Vor der Tür

■ Herauskrakeelt: Jérôme Savarys „Marylin Montreuil“

Der junge Rapper aus der Pariser Vorstadt wird im Parkhaus von seinem Dealer erschossen, kurz zuvor hatte er noch in Raymonds Bistro einen Rap hingelegt, der das schräge Kneipenpersonal und die Besucher im Recklinghausener Festspielhaus froh stimmte. Nun liegt er tot hinter einer Reihe von Mülleimern, und Savarys aus Paris importiertes Spektakel Marylin Montreuil röchelt drei aufreibende Stunden mit Pauken und E-Gitarren seinem Ende entgegen. Sicher, es ist momentan schick, sich über Savary zu beschweren. Nach Marylin Montreuil fällt es allerdings auch schwer, es zu lassen.

Die Geschichte alleine verheißt nichts Gutes, in der die großen Sehnsüchte des blonden Marylin-Verschnitts, der abgestandene Rock einer Kneipenband und das Drama zweier falscher Flamencotänzer irgendwie mit dem Mord an dem Rapper verbunden werden. Das führt zu einer lauten und unwichtigen Konfusion mit einem zunächst Bistro-, dann Monte-Carlo-Bühnenbild, das so lieblos zusammengezimmert ist wie diese ganze Inszenierung.

Savarys Darsteller können immerhin singen, und die quirlige Diane Tell (die mit Savary auch das Script anfertigte) gibt eine ganz ordentliche, von mädchenhaftem Charme und leichter Vorstadtverkorkstheit gezeichnete Marylin ab, die über eine hübsche Singstimme verfügt.

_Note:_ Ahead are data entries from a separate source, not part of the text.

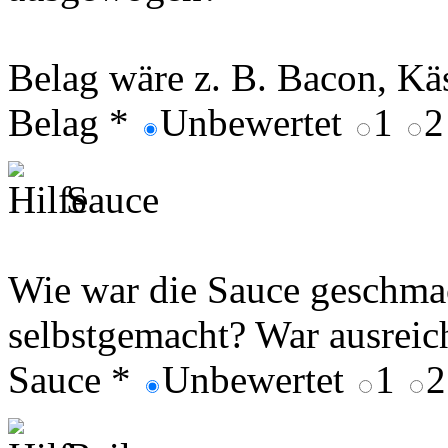
Belag wäre z. B. Bacon, Käs
Belag
*
Unbewertet
1
Sauce
Wie war die Sauce geschma
selbstgemacht? War ausrei
Sauce
*
Unbewertet
1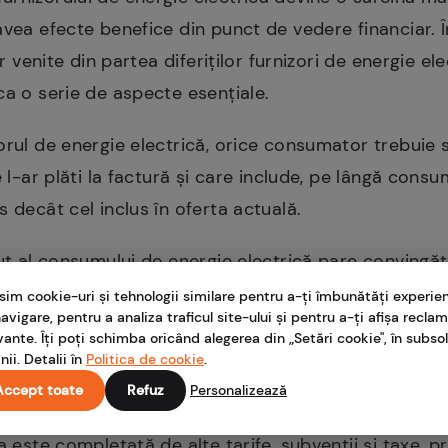
vea efecte benefice din punct de vedere financiar. În
or venite din partea diferiților furnizori de energie el
ca o serie de aspecte esențiale.
orul de energie electrică, orice consumator trebuie s
e l-ar plăti la factură și care include, pe lângă consum
 decât cel inclus în oferta actuală.
rut al consumului de energie electrică pare convingă
lalte costuri care intră în alcătuirea facturii sunt ce
sim cookie-uri și tehnologii similare pentru a-ți îmbunătăți experie
avigare, pentru a analiza traficul site-ului și pentru a-ți afișa recla
vante. Îți poți schimba oricând alegerea din „Setări cookie", în subsol
nii. Detalii în
Politica de cookie
.
ura de energie electrică?
Accept toate
Refuz
Personalizează
ie electrică
, maxim o treime din valoarea acesteia 
a este completată de alte tarife, subvenții și taxe, 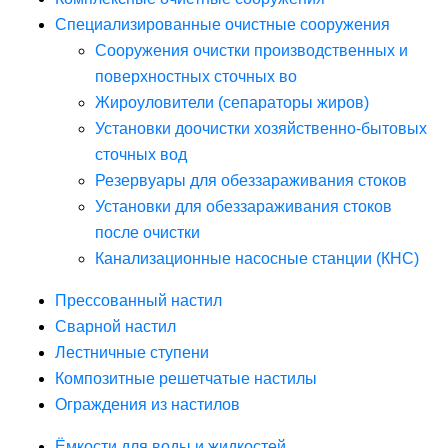
Специализированные очистные сооружения
Сооружения очистки производственных и
поверхностных сточных во
Жироуловители (сепараторы жиров)
Установки доочистки хозяйственно-бытовых
сточных вод
Резервуары для обеззараживания стоков
Установки для обеззараживания стоков
после очистки
Канализационные насосные станции (КНС)
Прессованный настил
Сварной настил
Лестничные ступени
Композитные решетчатые настилы
Ограждения из настилов
Ёмкости для воды и жидкостей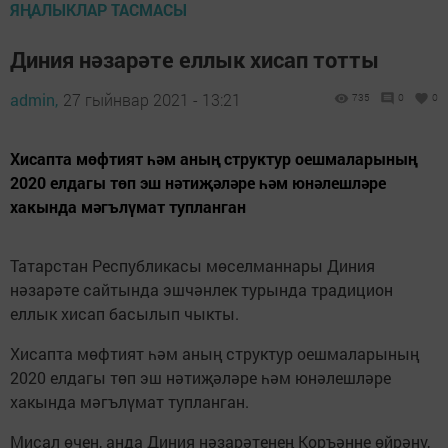
ЯҢАЛЫКЛАР ТАСМАСЫ
Диния нәзарәте еллык хисап тотты
admin,
27 гыйнвар 2021 - 13:21
735
0
0
Хисапта мөфтият һәм аның структур оешмаларының
2020 елдагы төп эш нәтиҗәләре һәм юнәлешләре
хакында мәгълүмат тупланган
Татарстан Республикасы мөселманнары Диния
нәзарәте сайтында эшчәнлек турында традицион
еллык хисап басылып чыкты.
Хисапта мөфтият һәм аның структур оешмаларының
2020 елдагы төп эш нәтиҗәләре һәм юнәлешләре
хакында мәгълүмат тупланган.
Мисал өчен, анда Диния нәзарәтенең Коръәнне өйрәнү,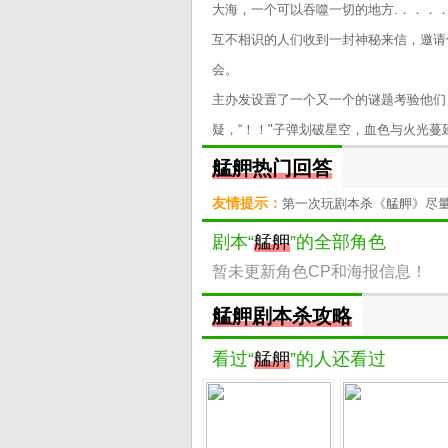
大海，一个可以吞噬一切的地方.．．．
互不相识的人们收到一封神秘来信，邀请
会。
主办发设置了一个又一个的谜题考验他们
疑，“！！"子弹划破星空，血色与火光蔓
艋舺热门回答
友情提示：
第一次玩剧本杀《艋舺》尽
剧本“
艋舺
”的全部角色
暂未更新角色CP和海报信息！
艋舺剧本杀攻略
看过“
艋舺
”的人还看过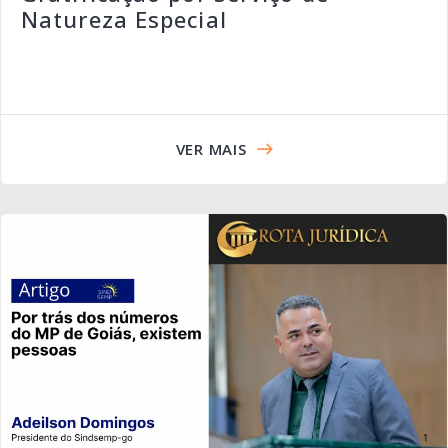
Natureza Especial
VER MAIS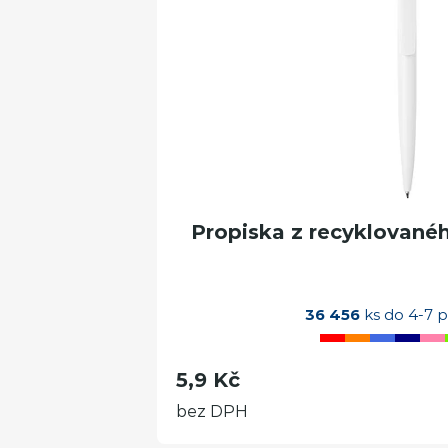
Propiska z recyklovanéh
36 456
ks do 4-7 p
5,9 Kč
bez DPH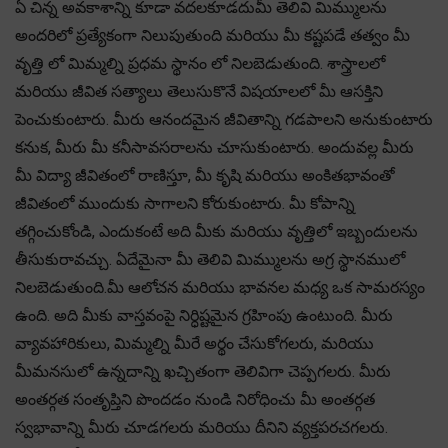
ఏ చిన్న అవకాశాన్ని కూడా వదలకూడదుమీ తెలివి మిమ్ములను
అందరిలో ప్రత్యేకంగా నిలుపుతుంది మరియు మీ కష్టపడే తత్వం మీ
వృత్తి లో మిమ్మల్ని ప్రధమ స్థానం లో నిలబెడుతుంది. శాస్త్రాలలో
మరియు జీవిత సత్యాలు తెలుసుకొనే విషయాలలో మీ ఆసక్తిని
పెంచుకుంటారు. మీరు ఆనందమైన జీవితాన్ని గడపాలని అనుకుంటారు
కనుక, మీరు మీ కనీసావసరాలను చూసుకుంటారు. అందువల్ల మీరు
మీ విద్యా జీవితంలో రాణిస్తూ, మీ కృషి మరియు అంకితభావంతో
జీవితంలో ముందుకు సాగాలని కోరుకుంటారు. మీ కోపాన్ని
తగ్గించుకోండి, ఎందుకంటే అది మీకు మరియు వృత్తిలో ఇబ్బందులను
తీసుకురావచ్చు. ఏదేమైనా మీ తెలివి మిమ్ములను అగ్ర స్థానములో
నిలబెడుతుంది.మీ ఆలోచన మరియు భావనల మధ్య ఒక సామరస్యం
ఉంది. అది మీకు వాస్తవంపై నిర్ధిష్టమైన గ్రహింపు ఉంటుంది. మీరు
వ్యావహారికులు, మిమ్మల్ని మీరే అర్థం చేసుకోగలరు, మరియు
మీమనసులో ఉన్నదాన్ని ఖచ్చితంగా తెలివిగా చెప్పగలరు. మీరు
అంతర్గత సంతృప్తిని పొందడం నుండి నిరోధించు మీ అంతర్గత
స్వభావాన్ని మీరు చూడగలరు మరియు దీనిని వ్యక్తపరచగలరు.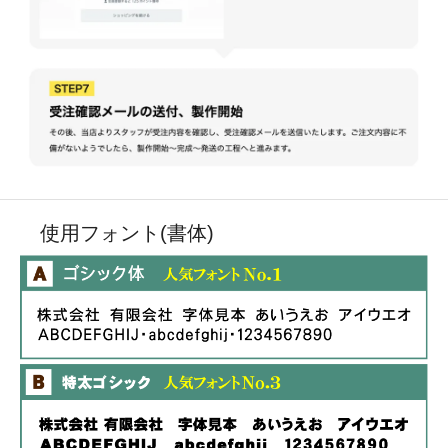
使用フォント(書体)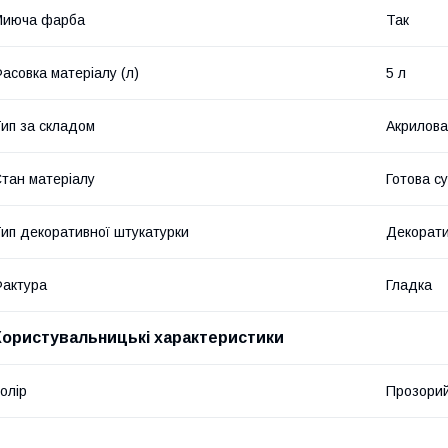
Миюча фарба
Так
асовка матеріалу (л)
5 л
ип за складом
Акрилова
тан матеріалу
Готова с
ип декоративної штукатурки
Декорати
актура
Гладка
Користувальницькі характеристики
олір
Прозори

Savary vertraut seinen Schauspielern nicht mehr und hängt ihnen selbst für die normalen Sprechpassagen Kopfmikrofone um. Das führt in Recklinghausen erstens dazu, daß der französische Text aus den Boxen und nicht von der Bühne kommt, und zweitens, daß nach der Pause so manches Knarzen einer geschüttelten Sendefrequenz das vorgeblich verlotterte Frankreich in eine große, verkabelte Tourneetheaterkatastrophe verwandelt.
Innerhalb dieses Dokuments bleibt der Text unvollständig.